Carlos, el niño, es producto 
de la madre, Ana. Existe entre ellos la misma intensa relación en las que 
se organiza el terremoto y la réplica. Completamente imbricados en una 
idéntica matriz de construcción, oscilan entre el pacto y la negación, 
entre el afecto y la agresión. 
Ana, la madre, escribe. Pero dispone 
de una doble memoria, por una parte, la propia y por otra, la que le permite la 
computadora. La producción tecnológica se utiliza como estrategia 
para desplegar en ella, sobre ella, a su través, la técnica narrativa. 
La novela se escribe en la computadora, sede de la letra, y, a la vez, la computadora 
en tanto dispositivo es tematizada integrándose así a la ficción. 
De esa manera la computadora misma se vuelve matriz primordial del campo narrativo.
El 
archivo, los archivos, sucesivamente invocados por la madre, dan cuenta de los 
pliegues y repliegues de la mente de Ana, que dispone de ellos para precisamente 
dar curso a su texto. Un texto complejo que se encapsula en el archivo para consignar 
la existencia ineludible y quizás peligrosa del archivo mismo. Una función 
que actúa como activación o desactivación del relato, quiero 
decir, los archivos permiten que el texto se extienda o bien se repliegue para 
interrumpir el flujo argumental y se desencadene en su interior la cifra. Pero 
Ana también borra, deshace, despilfarra la letra, desdeña su propia 
subjetividad, la escribe pero no la guarda, inmersa en el juego narrativo que 
se propone. 
La computadora se establece como un ritual en el que se cursan 
distintas escrituras. Ana, poseída por el afán ritualista que la 
recorre, se fuga e medio camino entre la creencia y el escepticismo hacia al espacio 
de la magia, busca en la adivina, la lectora de signos, la pócima que la 
va a redimir de la angustia y de la herida.
Sin embargo, la atmósfera 
de la novela está plagada de signos alarmantes que la enmarcan: la incesante 
cita a los territorios sedes de los terremotos históricos chilenos, Chillán, 
Osorno.
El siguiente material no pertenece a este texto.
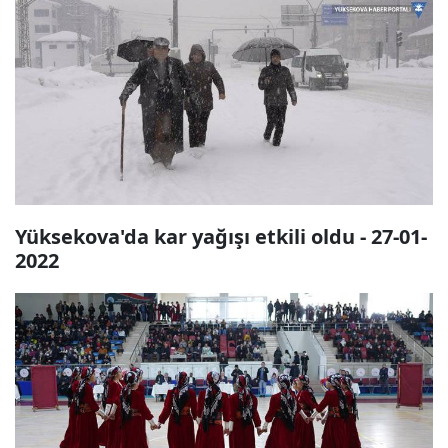
Yüksekova'da kar yağışı etkili oldu - 27-01-
2022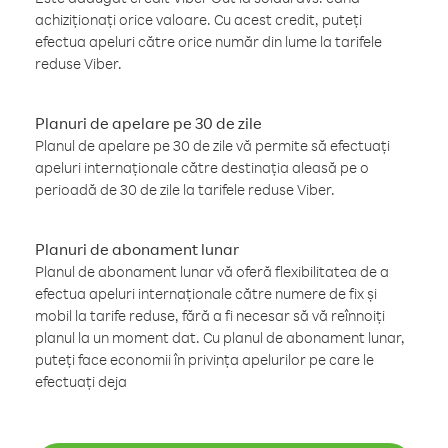
achiziționați orice valoare. Cu acest credit, puteți
efectua apeluri către orice număr din lume la tarifele
reduse Viber.
Planuri de apelare pe 30 de zile
Planul de apelare pe 30 de zile vă permite să efectuați
apeluri internaționale către destinația aleasă pe o
perioadă de 30 de zile la tarifele reduse Viber.
Planuri de abonament lunar
Planul de abonament lunar vă oferă flexibilitatea de a
efectua apeluri internaționale către numere de fix și
mobil la tarife reduse, fără a fi necesar să vă reînnoiți
planul la un moment dat. Cu planul de abonament lunar,
puteți face economii în privința apelurilor pe care le
efectuați deja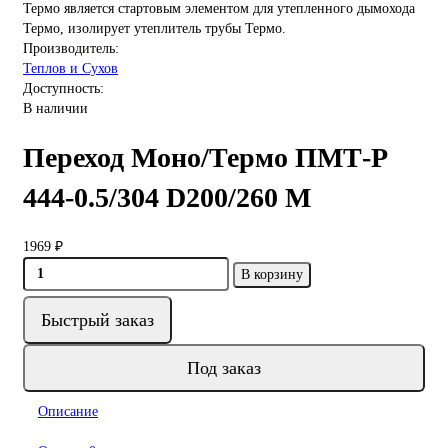
Термо является стартовым элементом для утепленного дымохода
Термо, изолирует утеплитель трубы Термо.
Производитель:
Теплов и Сухов
Доступность:
В наличии
Переход Моно/Термо ПМТ-Р
444-0.5/304 D200/260 М
1969 ₽
В корзину
Быстрый заказ
Под заказ
Описание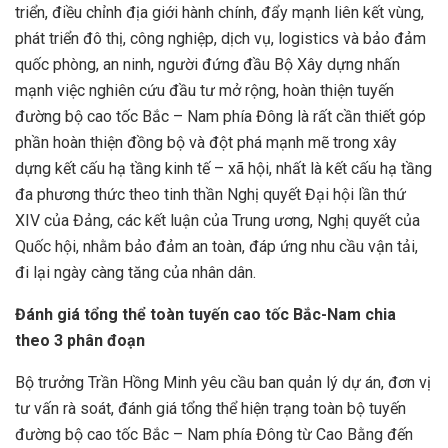
triển, điều chỉnh địa giới hành chính, đẩy mạnh liên kết vùng,
phát triển đô thị, công nghiệp, dịch vụ, logistics và bảo đảm
quốc phòng, an ninh, người đứng đầu Bộ Xây dựng nhấn
mạnh việc nghiên cứu đầu tư mở rộng, hoàn thiện tuyến
đường bộ cao tốc Bắc – Nam phía Đông là rất cần thiết góp
phần hoàn thiện đồng bộ và đột phá mạnh mẽ trong xây
dựng kết cấu hạ tầng kinh tế – xã hội, nhất là kết cấu hạ tầng
đa phương thức theo tinh thần Nghị quyết Đại hội lần thứ
XIV của Đảng, các kết luận của Trung ương, Nghị quyết của
Quốc hội, nhằm bảo đảm an toàn, đáp ứng nhu cầu vận tải,
đi lại ngày càng tăng của nhân dân.
Đánh giá tổng thể toàn tuyến cao tốc Bắc-Nam chia
theo 3 phân đoạn
Bộ trưởng Trần Hồng Minh yêu cầu ban quản lý dự án, đơn vị
tư vấn rà soát, đánh giá tổng thể hiện trạng toàn bộ tuyến
đường bộ cao tốc Bắc – Nam phía Đông từ Cao Bằng đến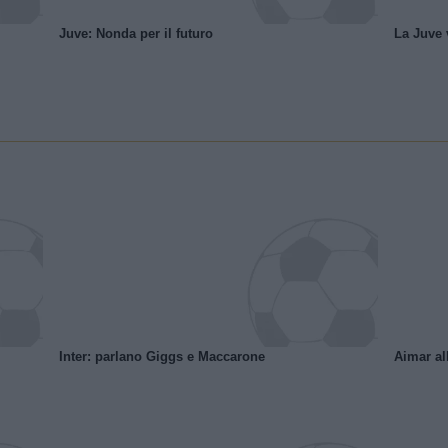
Juve: Nonda per il futuro
La Juve v
Inter: parlano Giggs e Maccarone
Aimar al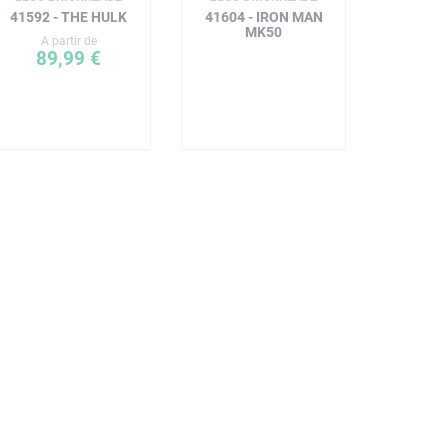
41592 - THE HULK
41604 - IRON MAN
MK50
A partir de
89,99 €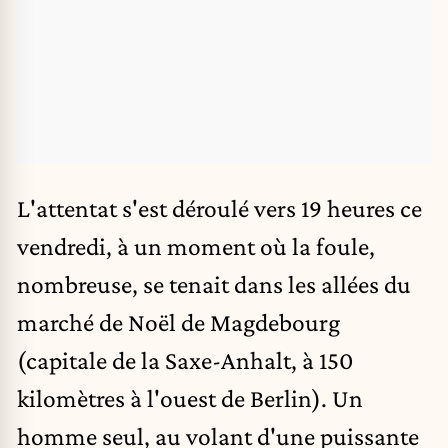
L'attentat s'est déroulé vers 19 heures ce
vendredi, à un moment où la foule,
nombreuse, se tenait dans les allées du
marché de Noël de Magdebourg
(capitale de la Saxe-Anhalt, à 150
kilomètres à l'ouest de Berlin). Un
homme seul, au volant d'une puissante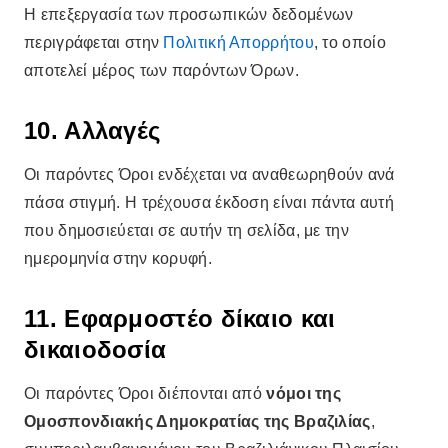
Η επεξεργασία των προσωπικών δεδομένων
περιγράφεται στην
Πολιτική Απορρήτου
, το οποίο
αποτελεί μέρος των παρόντων Όρων.
10. Αλλαγές
Οι παρόντες Όροι ενδέχεται να αναθεωρηθούν ανά
πάσα στιγμή. Η τρέχουσα έκδοση είναι πάντα αυτή
που δημοσιεύεται σε αυτήν τη σελίδα, με την
ημερομηνία στην κορυφή.
11. Εφαρμοστέο δίκαιο και
δικαιοδοσία
Οι παρόντες Όροι διέπονται από
νόμοι της
Ομοσπονδιακής Δημοκρατίας της Βραζιλίας
,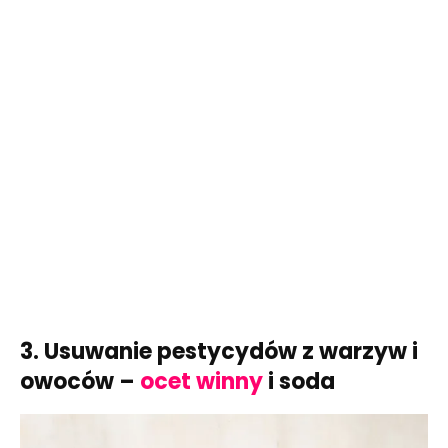
3. Usuwanie pestycydów z warzyw i
owoców –
ocet winny
i soda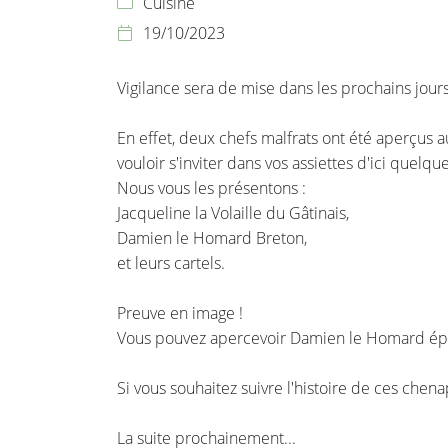
Cuisine

l'adresse email indiqué ci-dessus. Vous pouvez vous désinscrire à tout 
utilisant
le formulaire de désinscription
.
19/10/2023

INSCRIPTION
Vigilance sera de mise dans les prochains jours
En effet, deux chefs malfrats ont été aperçus
vouloir s'inviter dans vos assiettes d'ici quelqu
Nous vous les présentons :
Jacqueline la Volaille du Gâtinais,
Damien le Homard Breton,
et leurs cartels.
Preuve en image !
Vous pouvez apercevoir Damien le Homard épier
Si vous souhaitez suivre l'histoire de ces chena
La suite prochainement...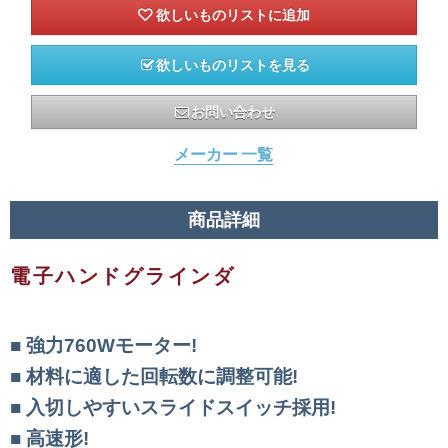
欲しいものリストを見る
お問い合わせ
メーカー 一覧
商品詳細
電子ハンドグラインダ
強力760Wモーター!
材料に適した回転数に調整可能!
入切しやすいスライドスイッチ採用!
高速形!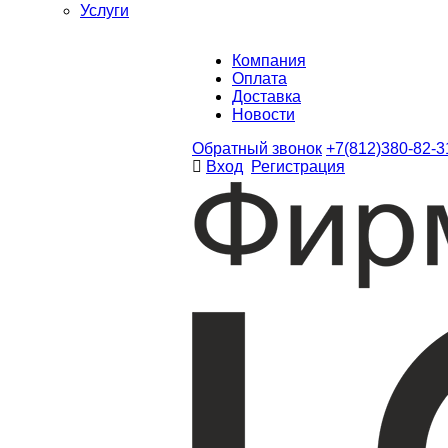
Услуги
Компания
Оплата
Доставка
Новости
Обратный звонок
+7(812)380-82-3
Вход
Регистрация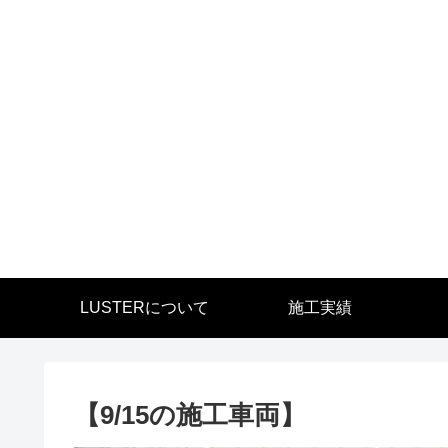
LUSTERについて
施工実績
【9/15の施工車両】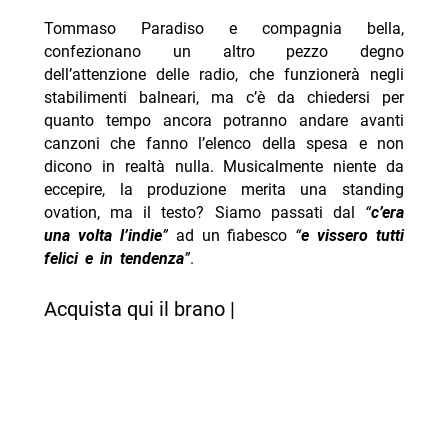
Tommaso Paradiso e compagnia bella,
confezionano un altro pezzo degno
dell’attenzione delle radio, che funzionerà negli
stabilimenti balneari, ma c’è da chiedersi per
quanto tempo ancora potranno andare avanti
canzoni che fanno l’elenco della spesa e non
dicono in realtà nulla. Musicalmente niente da
eccepire, la produzione merita una standing
ovation, ma il testo? Siamo passati dal
“
c’era
una volta l’indie
”
ad un fiabesco
“
e vissero tutti
felici e in tendenza
”
.
Acquista qui il brano |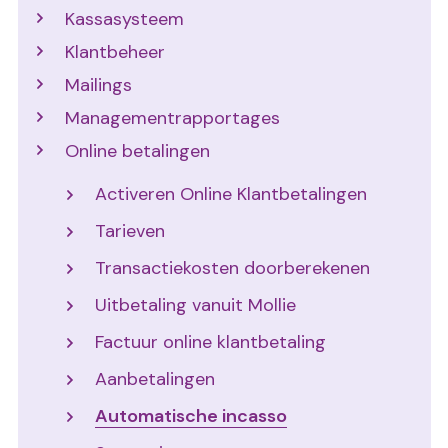
Kassasysteem
Klantbeheer
Mailings
Managementrapportages
Online betalingen
Activeren Online Klantbetalingen
Tarieven
Transactiekosten doorberekenen
Uitbetaling vanuit Mollie
Factuur online klantbetaling
Aanbetalingen
Automatische incasso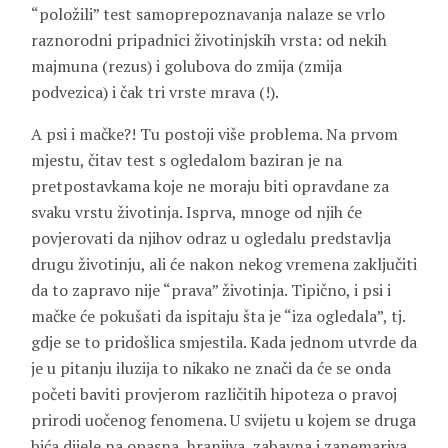
“položili” test samoprepoznavanja nalaze se vrlo
raznorodni pripadnici životinjskih vrsta: od nekih
majmuna (rezus) i golubova do zmija (zmija
podvezica) i čak tri vrste mrava (!).
A psi i mačke?! Tu postoji više problema. Na prvom
mjestu, čitav test s ogledalom baziran je na
pretpostavkama koje ne moraju biti opravdane za
svaku vrstu životinja. Isprva, mnoge od njih će
povjerovati da njihov odraz u ogledalu predstavlja
drugu životinju, ali će nakon nekog vremena zaključiti
da to zapravo nije “prava” životinja. Tipično, i psi i
mačke će pokušati da ispitaju šta je “iza ogledala”, tj.
gdje se to pridošlica smjestila. Kada jednom utvrde da
je u pitanju iluzija to nikako ne znači da će se onda
početi baviti provjerom različitih hipoteza o pravoj
prirodi uočenog fenomena. U svijetu u kojem se druga
bića dijele na opasna, hranjiva, zabavna i zanemariva,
Estos espacios ingresan en la novela para introducir marcas desestabilizadoras 
e indicar que el ambiente tenso que rodea a los personajes podría estallar, 
convulsionarse en su interior debido a las pulsiones que los recorren y que están 
inscritas en su naturaleza humana donde se incuba la vocación por la destrucción. 
Una destrucción dictada por la naturaleza y que es delegada en la presencia 
numerosa y dispersa de animales que vagan o se yerguen como signos que alteran 
y perturban el pacto cultural: El cuervo, pájaro de la noche y la depredación, 
el zorzal, las ratas, el puma, el huemul, el pudú, las polillas, la araña, 
los murciélagos o la domesticidad siempre ambigua de gatos y perros.
Los 
animales están allí como dobles o como sombras que ponen en jaque 
precisamente los límites de los humano. O bien llegan hasta la novela para 
señalar que lo humano se construye desde la represión, precisamente, 
de lo animal que lo constituye, lo que Freud denominó el "ello", 
la zona más arcaica y pre cultural que nos habita. 
Sin nombrar 
el dilema entre naturaleza y cultura, la novela cita esta problemática 
al diseminar los materiales y permitir que floten en el texto, que sean ellos 
mismos los que operen su colisión. "Va a temblar" señala 
el texto, mientras se esparcen por su superficie una cantidad considerable de 
vidrios rotos, de fragmentos punzantes y abiertamente peligrosos que podrían 
desencadenar la sangre, abrir una consistente herida.
No obstante las réplicas 
-y esto resulta crucial- pueden ser adjudicadas a una matriz escamoteada y que, 
sin embargo, también esparce sus signos, como es el nudo político 
que la novela indica. Detrás, debajo o bien como soporte territorial, se 
extiende el golpe de estado chileno a la manera de un terremoto que ya ha invadido 
la totalidad de la geografía nacional, afectando con su sismo histórico 
a los cuerpos y sus devenires sociales, generando en ellos -en los personajes- 
una crisis de proporciones en sus transcursos. En tanto efectos sociales, nudos 
de violencia, escribidores de una historia imposible de resolverse, parecen destinados 
a perpetuarse en, al menos, dos condiciones que la novela indica: "hay toque 
de queda" y desde allí, pensar en cuánto y hasta dónde 
el toque de queda es interpuesto en el orden imperativo de las emociones, para 
llegar a la afirmación definitiva que cierra y clausura la novela "te 
repito que todo es inútil".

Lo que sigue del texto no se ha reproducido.